Although the draft State Budget offers the court a modest rise of less than 2 %, it does not cover the launch of a long-promised digital case-management platform, the strengthening of the watchdog that audits party accounts, or extra staff costs. The government insists the file is now in the lawmakers’ inbox, yet the court’s president warns that chronic under-financing risks chipping away at institutional independence.

Parliament holds the purse strings

When Public Administration Minister Leitão Amaro told reporters that the “ball is in Parliament’s court,” he was signalling that the executive will not revise its proposal before the final vote. Inside São Bento Palace, the arithmetic is fluid. Socialists, Left Bloc, Communists and Chega have all signalled that they could back an amendment to inject the requested €1.6 million, even if that pushes the overall envelope beyond the figure the Finance Ministry is comfortable with. The centre-right PSD and its ally CDS-PP are more sceptical, asking why the tribunal wants to renew its car fleet at the same time it pleads poverty. For citizens, the outcome will reveal whether the new one-seat majority is prepared to spend political capital on the country’s constitutional referee.

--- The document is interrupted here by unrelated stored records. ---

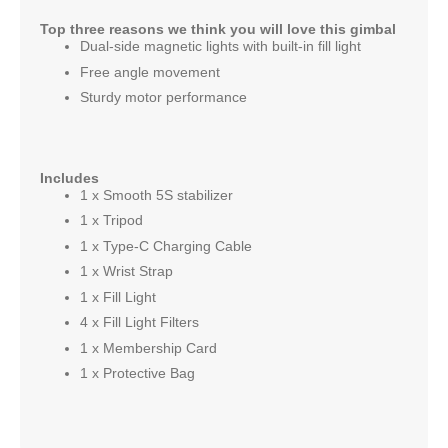
Top three reasons we think you will love this gimbal
Dual-side magnetic lights with built-in fill light
Free angle movement
Sturdy motor performance
Includes
1 x Smooth 5S stabilizer
1 x Tripod
1 x Type-C Charging Cable
1 x Wrist Strap
1 x Fill Light
4 x Fill Light Filters
1 x Membership Card
1 x Protective Bag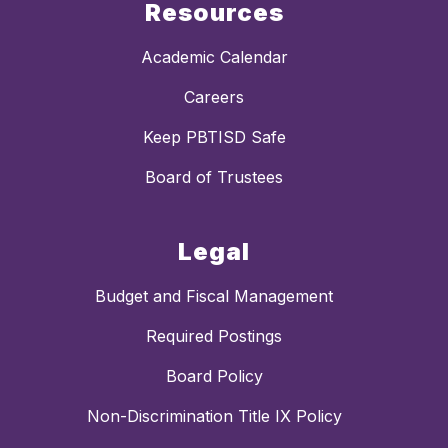
Resources
Academic Calendar
Careers
Keep PBTISD Safe
Board of Trustees
Legal
Budget and Fiscal Management
Required Postings
Board Policy
Non-Discrimination Title IX Policy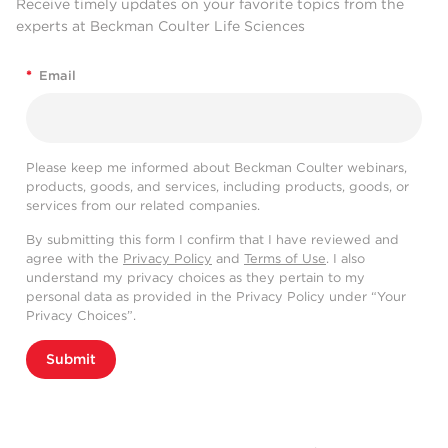
Receive timely updates on your favorite topics from the
experts at Beckman Coulter Life Sciences
*
Email
Please keep me informed about Beckman Coulter webinars,
products, goods, and services, including products, goods, or
services from our related companies.
By submitting this form I confirm that I have reviewed and
agree with the
Privacy Policy
and
Terms of Use
. I also
understand my privacy choices as they pertain to my
personal data as provided in the Privacy Policy under “Your
Privacy Choices”.
Submit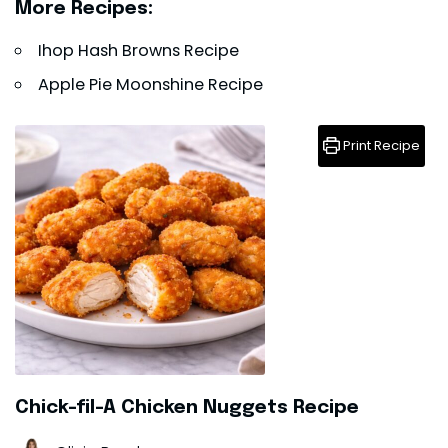
More Recipes:
Ihop Hash Browns Recipe
Apple Pie Moonshine Recipe
Print Recipe
Chick-fil-A Chicken Nuggets Recipe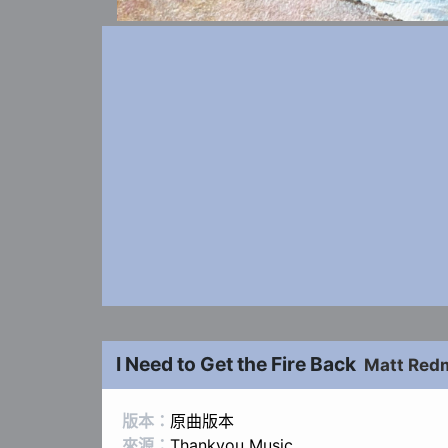
I Need to Get the Fire Back
Matt Red
版本：
原曲版本
來源：
Thankyou Music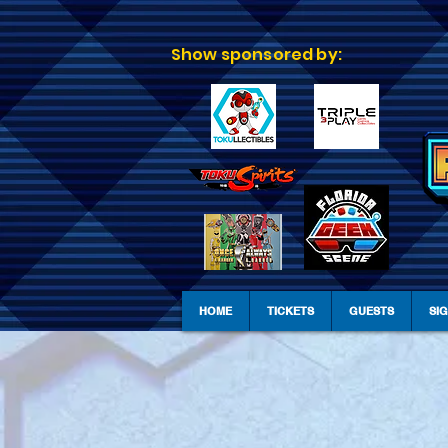
Show sponsored by:
HOME
TICKETS
GUESTS
SI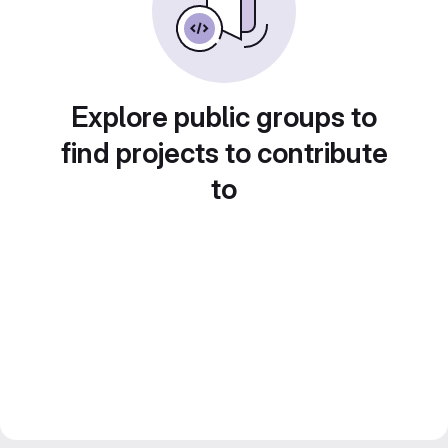
Explore public groups to
find projects to contribute
to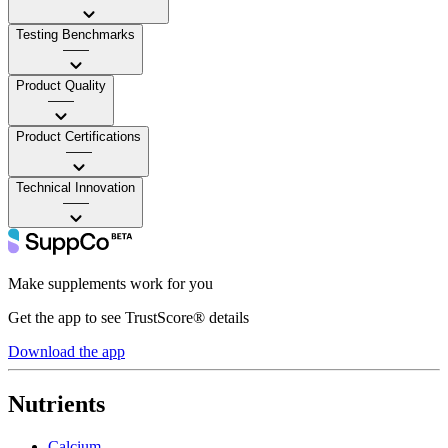
Testing Benchmarks
——
Product Quality
——
Product Certifications
——
Technical Innovation
——
Make supplements work for you
Get the app to see TrustScore® details
Download the app
Nutrients
Calcium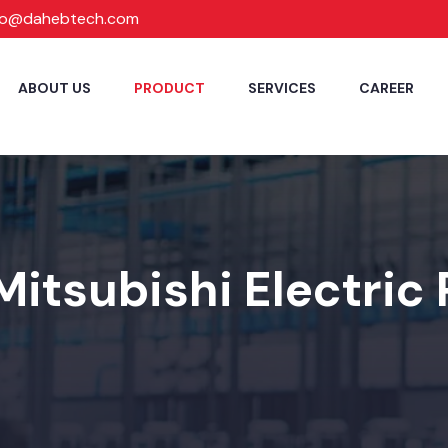
fo@dahebtech.com
ABOUT US
PRODUCT
SERVICES
CAREER
Mitsubishi Electric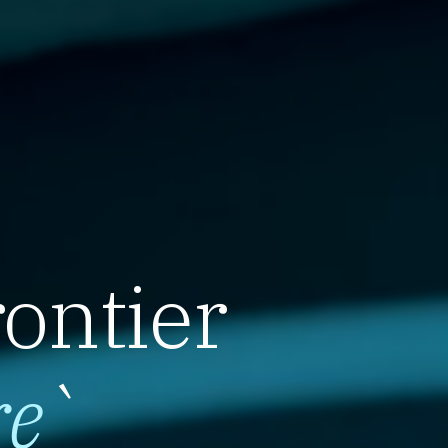
rontier
re
`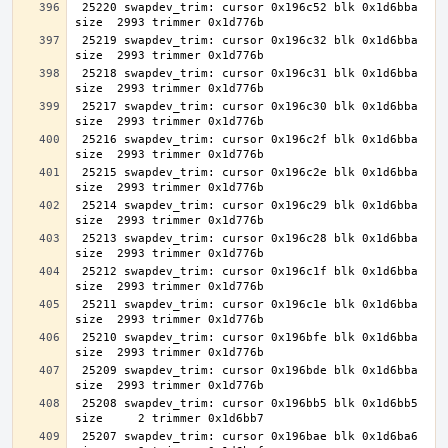
 25220 swapdev_trim: cursor 0x196c52 blk 0x1d6bba 
 25219 swapdev_trim: cursor 0x196c32 blk 0x1d6bba 
 25218 swapdev_trim: cursor 0x196c31 blk 0x1d6bba 
 25217 swapdev_trim: cursor 0x196c30 blk 0x1d6bba 
 25216 swapdev_trim: cursor 0x196c2f blk 0x1d6bba 
 25215 swapdev_trim: cursor 0x196c2e blk 0x1d6bba 
 25214 swapdev_trim: cursor 0x196c29 blk 0x1d6bba 
 25213 swapdev_trim: cursor 0x196c28 blk 0x1d6bba 
 25212 swapdev_trim: cursor 0x196c1f blk 0x1d6bba 
 25211 swapdev_trim: cursor 0x196c1e blk 0x1d6bba 
 25210 swapdev_trim: cursor 0x196bfe blk 0x1d6bba 
 25209 swapdev_trim: cursor 0x196bde blk 0x1d6bba 
 25208 swapdev_trim: cursor 0x196bb5 blk 0x1d6bb5 
 25207 swapdev_trim: cursor 0x196bae blk 0x1d6ba6 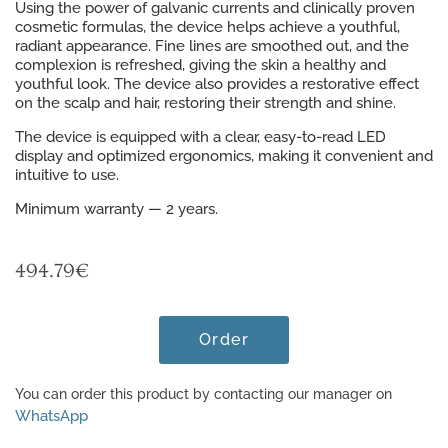
Using the power of galvanic currents and clinically proven
cosmetic formulas, the device helps achieve a youthful,
radiant appearance. Fine lines are smoothed out, and the
complexion is refreshed, giving the skin a healthy and
youthful look. The device also provides a restorative effect
on the scalp and hair, restoring their strength and shine.
The device is equipped with a clear, easy-to-read LED
display and optimized ergonomics, making it convenient and
intuitive to use.
Minimum warranty — 2 years.
494.79
€
Order
You can order this product by contacting our manager on
WhatsApp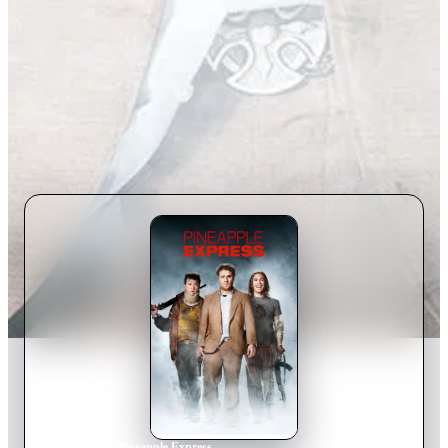
Home
›
Movie
s
›
Pineapple Express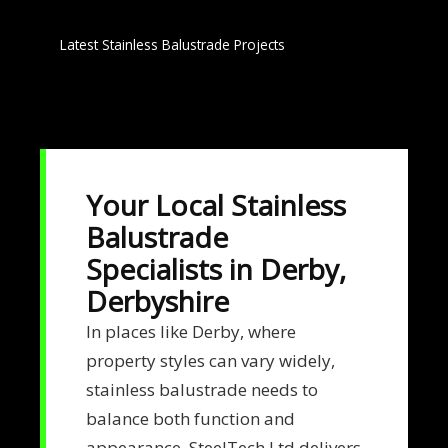
Latest Stainless Balustrade Projects
Your Local Stainless
Balustrade
Specialists in Derby,
Derbyshire
In places like Derby, where
property styles can vary widely,
stainless balustrade needs to
balance both function and
appearance. SteelTech Ltd delivers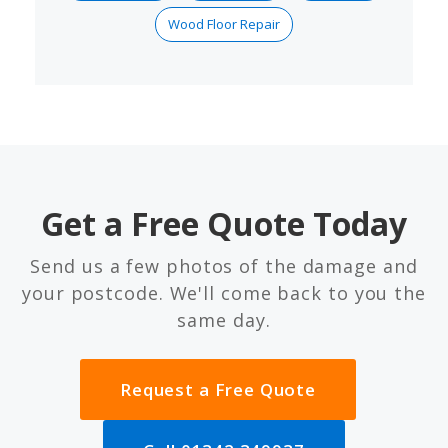
Wood Floor Repair
Get a Free Quote Today
Send us a few photos of the damage and
your postcode. We'll come back to you the
same day.
Request a Free Quote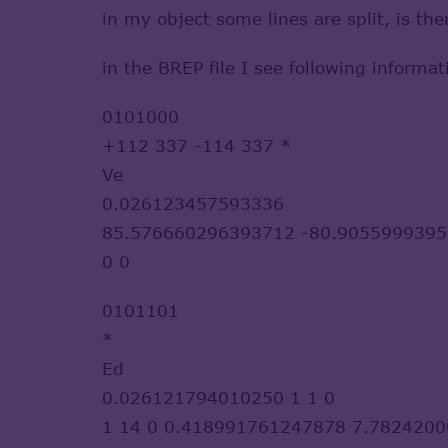
in my object some lines are split, is t
in the BREP file I see following informat
0101000
+112 337 -114 337 *
Ve
0.026123457593336
85.576660296393712 -80.9055999395
0 0
0101101
*
Ed
0.026121794010250 1 1 0
1 14 0 0.418991761247878 7.782420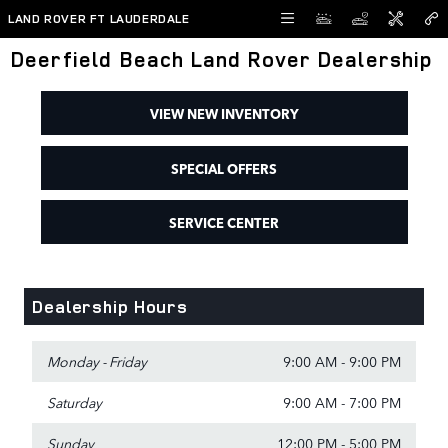
Skip to main content
LAND ROVER FT LAUDERDALE
Deerfield Beach Land Rover Dealership
VIEW NEW INVENTORY
SPECIAL OFFERS
SERVICE CENTER
Dealership Hours
Monday - Friday
9:00 AM - 9:00 PM
Saturday
9:00 AM - 7:00 PM
Sunday
12:00 PM - 5:00 PM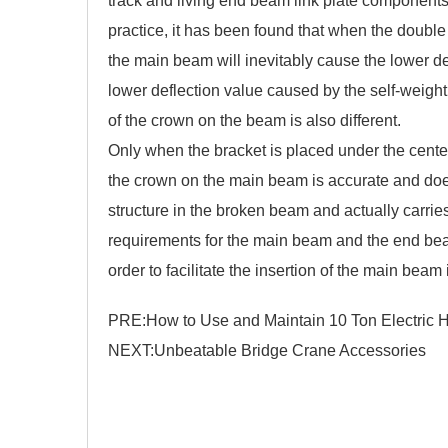
track and living end beam link plate components
practice, it has been found that when the
double 
the main beam will inevitably cause the lower defl
lower deflection value caused by the self-weigh
of the crown on the beam is also different.
Only when the bracket is placed under the center
the crown on the main beam is accurate and does
structure in the broken beam and actually carrie
requirements for the main beam and the end bea
order to facilitate the insertion of the main beam
PRE:
How to Use and Maintain 10 Ton Electric H
NEXT:
Unbeatable Bridge Crane Accessories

A court still drowning in paper

Portugal prides itself on being a frontrunner in digital governance, yet the tribunal that guards the Constitution remains the only court that processes files on paper. Judges complain that legal teams queue for hours to consult records and that rulings can take weeks to circulate. An in-house digital system, budgeted at roughly €750 000, would finally link the court to the rest of the judiciary’s network. The price tag covers servers, cybersecurity and migration of historical archives. Without it, the tribunal argues, delays will continue to undermine public confidence—especially when rulings on electoral disputes or extraordinary appeals are time-sensitive.

Political money, political oversight

Beyond the software upgrade, the requested boost would beef up the Entidade das Contas e Financiamentos Políticos, the small unit that scrutinises how parties raise and spend campaign funds. Its caseload has ballooned since new transparency rules took effect, yet staffing and forensic tools have not kept pace. Observers note that several high-profile inquiries, including probes into local-election financing in the Algarve, are already stalled. For reform-minded MPs who campaigned on cleaning up politics, denying the court the extra resources could be hard to justify.

Independence on a shoestring?

Constitutional scholars routinely remind governments that financial autonomy is a cornerstone of judicial independence. Mariana Canotilho, one of the court’s thirteen justices, told the budget committee that dipping into carry-over surpluses, as the Finance Ministry suggests, is “not a long-term solution.” Former justice Vital Moreira draws a comparison with the Tribunal de Contas, which obtained its own budget line after years of lobbying. If the Constitutional Court remains dependent on year-to-year bargaining, critics argue, it could feel pressured to tread lightly on legislation that affects the executive’s priorities.

What happens next

Budget rapporteurs will table their first batch of amendments in the coming week. If the €1.6 million top-up gathers cross-party support, the government will have to decide whether to absorb the cost elsewhere or accept a slightly higher deficit projection. Either way, the episode has reignited a broader debate: can a democracy expect its highest court to act as guardian of the rules while denying it the means to modernise? As MPs weigh that question, the tribunal’s registrars continue to stamp files by hand, a daily reminder that constitutional justice in Portugal still runs on ink and patience.